**Task objective:**
Within the material below, transcribe exactly the lines from the one holding "Firmy (844, 1540)" through the one holding "O plikach cookies [tab] (827, 784)", keeping both ends and skipping the rest.

**Material shown:**
# # # #

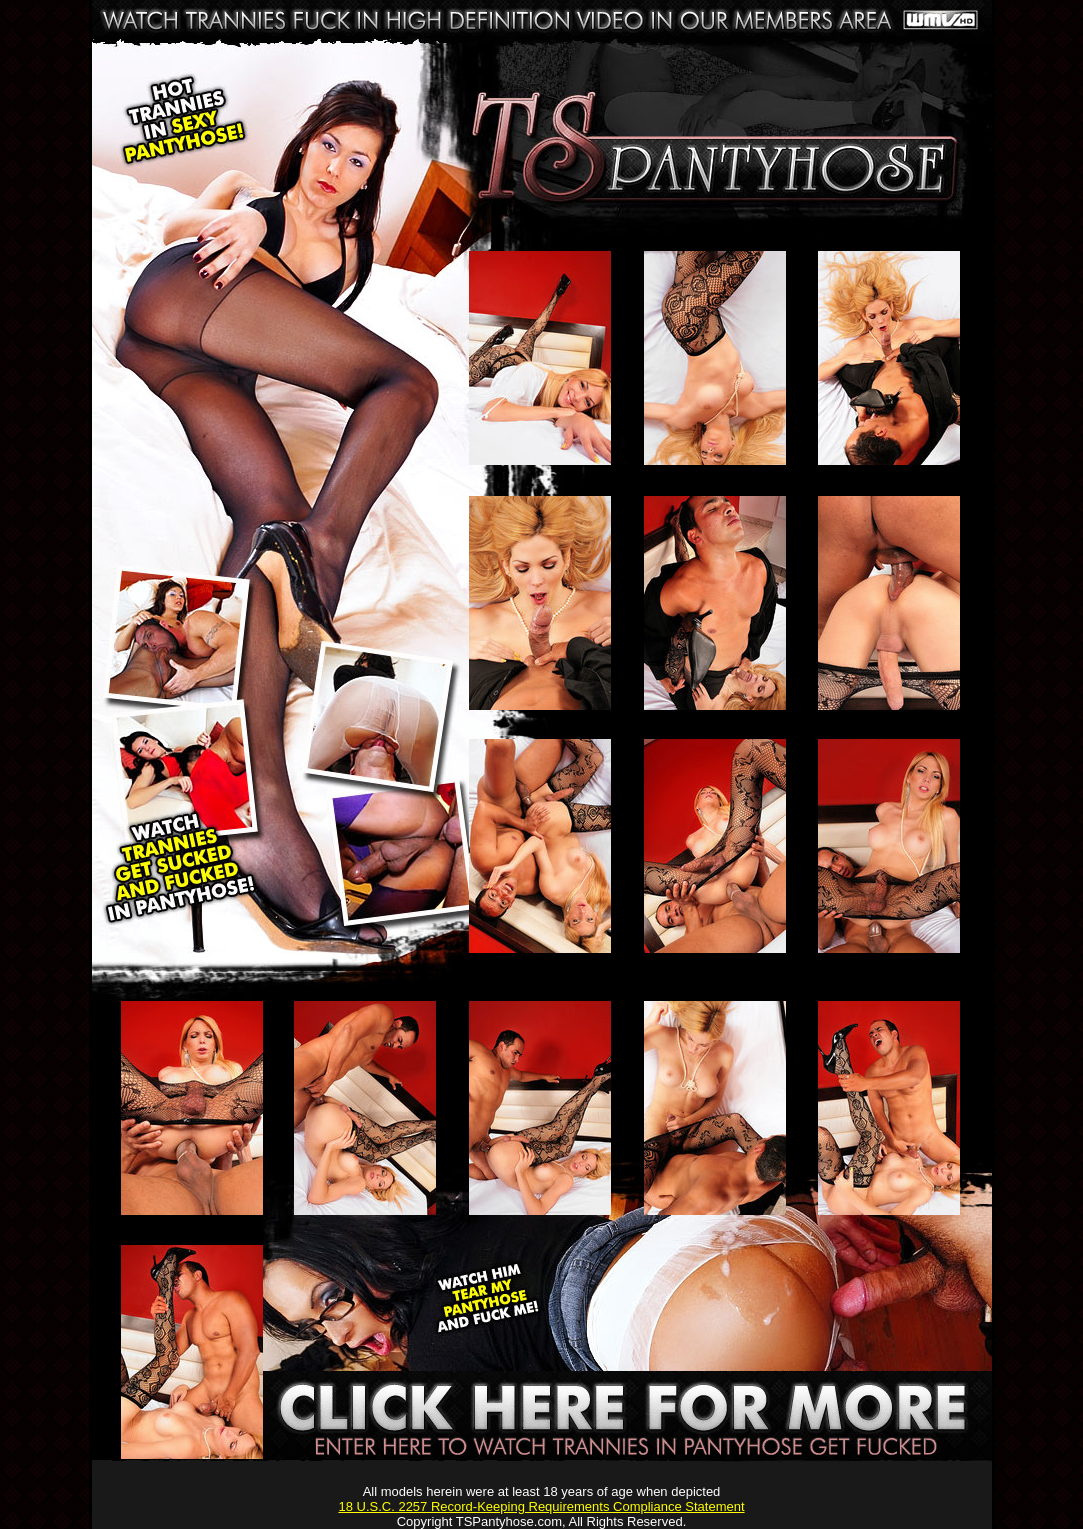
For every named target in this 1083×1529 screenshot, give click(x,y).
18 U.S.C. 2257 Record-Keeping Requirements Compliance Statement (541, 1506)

# # # #

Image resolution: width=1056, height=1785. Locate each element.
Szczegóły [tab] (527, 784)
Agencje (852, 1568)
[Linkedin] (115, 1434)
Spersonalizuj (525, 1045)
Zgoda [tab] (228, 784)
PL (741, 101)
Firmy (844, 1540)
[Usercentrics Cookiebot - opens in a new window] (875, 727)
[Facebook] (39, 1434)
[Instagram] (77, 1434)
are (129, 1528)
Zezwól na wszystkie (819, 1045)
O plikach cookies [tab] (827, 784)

# # # #

**Answer below:**
Firmy (844, 1540)
[Usercentrics Cookiebot - opens in a new window] (875, 727)
[Facebook] (39, 1434)
[Instagram] (77, 1434)
are (129, 1528)
Zezwól na wszystkie (819, 1045)
O plikach cookies [tab] (827, 784)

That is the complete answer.